You can now browse California legislation from your mobile device at calaw.tabulaw.com. This is an extension of the work, described in these posts, to parse and display California's laws for more user-friendly navigation. I implemented this as a simple web application, using mobile-targeted style sheets, not (yet) a native application. On the devices I've tested, though, it's fast and convenient. Let me know how it works on your iPad, iPhone, Android, Blackberry, or other mobile toy device.

I also implemented an idea by Jason Wilson, and seconded (or at least retweeted) by Robert Richards, to add headings to California law sections, to help provide context. Wilson, of Jones McClure, a legal publisher, has given a lot of thought to legal technology and has many interesting ideas on how to make legal technology better. His suggestion on the California Laws site is just the kind of exchange I was hoping to generate.
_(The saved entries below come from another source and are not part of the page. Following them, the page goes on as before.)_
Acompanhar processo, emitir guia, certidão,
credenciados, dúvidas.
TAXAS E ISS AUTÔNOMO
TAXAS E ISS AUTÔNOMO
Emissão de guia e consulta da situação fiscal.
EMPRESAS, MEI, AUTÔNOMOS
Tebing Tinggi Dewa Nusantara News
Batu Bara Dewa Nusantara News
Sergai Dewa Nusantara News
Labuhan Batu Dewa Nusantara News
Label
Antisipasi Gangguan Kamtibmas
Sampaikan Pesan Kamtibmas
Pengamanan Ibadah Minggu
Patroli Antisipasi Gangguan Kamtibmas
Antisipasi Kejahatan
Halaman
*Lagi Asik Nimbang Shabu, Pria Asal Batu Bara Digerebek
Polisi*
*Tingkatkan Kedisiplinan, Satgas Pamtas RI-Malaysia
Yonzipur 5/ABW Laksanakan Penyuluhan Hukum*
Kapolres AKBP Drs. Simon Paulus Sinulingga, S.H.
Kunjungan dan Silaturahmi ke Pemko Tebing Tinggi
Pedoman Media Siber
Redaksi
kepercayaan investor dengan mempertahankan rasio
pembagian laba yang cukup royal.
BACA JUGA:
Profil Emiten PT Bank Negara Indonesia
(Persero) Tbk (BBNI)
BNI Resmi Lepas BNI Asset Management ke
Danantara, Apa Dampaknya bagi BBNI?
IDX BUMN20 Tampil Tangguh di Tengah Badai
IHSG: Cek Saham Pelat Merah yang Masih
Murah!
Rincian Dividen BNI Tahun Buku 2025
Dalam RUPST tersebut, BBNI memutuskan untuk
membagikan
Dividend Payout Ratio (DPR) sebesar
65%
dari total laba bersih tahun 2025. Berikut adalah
If you have ideas or suggestions to improve navigation of California's laws (or the Internal Revenue Code), let me know on twitter (@arihersh or @tabulaw) or in comments below.
Or make the changes yourself and send me a pull request on Github, where I've put the code for the California Law website. In some ways, using online collaborative technologies like Github brings things full circle for law: lawyers have been doing "open source" collaboration for millennia, taking branches and merging Biblical laws, Hammurabi's Code, the Roman Code and others to create new laws. I'd love to see Jones McClure and other legal publishers join in an effort to provide a truly open source repository of primary laws and court opinions, upon which secondary content and proprietary analysis tools can be built.

In future posts I will flesh out details of how this could work, in the context of California law and in open sourcing the Internal Revenue Code.